The ACA’s 'Family Glitch' Could Hurt Families Who Need CHIP
The Children's Health Insurance Program is critical for parents who can't afford private insurance
Christine Vestal/Stateline | 9/23/2013, 6 a.m.
The Affordable Care Act is primarily aimed at insuring more adults, including parents. In the process, a substantial number of uninsured children may also get coverage as their parents learn more about federal and state subsidies. Just how many will depend on whether states maintain their existing Children’s Health Insurance Program (CHIP).
“Now, more than ever, it is crucial that states continue or expand coverage of children,” said Bruce Lesley, president of the children’s advocacy group First Focus. Without CHIP, the federal-state health-care program for kids, he and others worry about potential harm the ACA may do to children. A main concern is a provision known as the “family glitch” that could make employer-sponsored insurance too costly for low-income workers.

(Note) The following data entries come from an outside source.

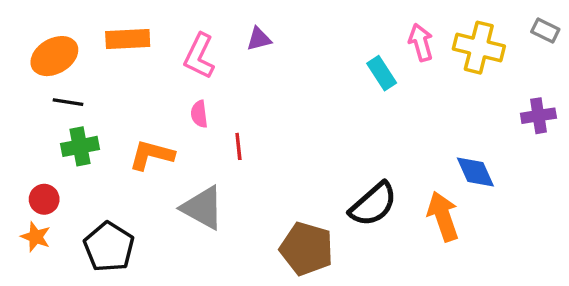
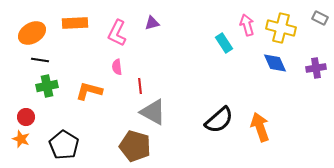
blue diamond: (475, 172) -> (275, 63), moved
gray triangle: (203, 208) -> (153, 112), moved
brown pentagon: (307, 249) -> (135, 146), moved

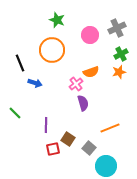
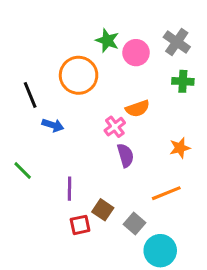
green star: (57, 20) -> (107, 41), moved
gray cross: (117, 28) -> (177, 42), turned -30
green cross: (121, 54) -> (183, 81), turned 32
orange star: (119, 72) -> (180, 148), moved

According to a study by the Urban Institute, Obamacare could result in new coverage for as many as 3.2 million uninsured children because of tax credits on health insurance exchanges and overall outreach efforts. But if CHIP is not reauthorized by Congress when it expires in 2015, or states decide not to continue it, the ACA could result in fewer children covered by insurance.
Children could fall through the cracks as the massive health-care law is rolled out, said Catherine Hess of the National Academy for State Health Policy. The 15-year-old CHIP program, Hess wrote in a recent report, “has been exceedingly successful in finding uninsured children and providing them with quality, affordable coverage.” She and other advocates for children insist that the program should continue well after the ACA is fully implemented.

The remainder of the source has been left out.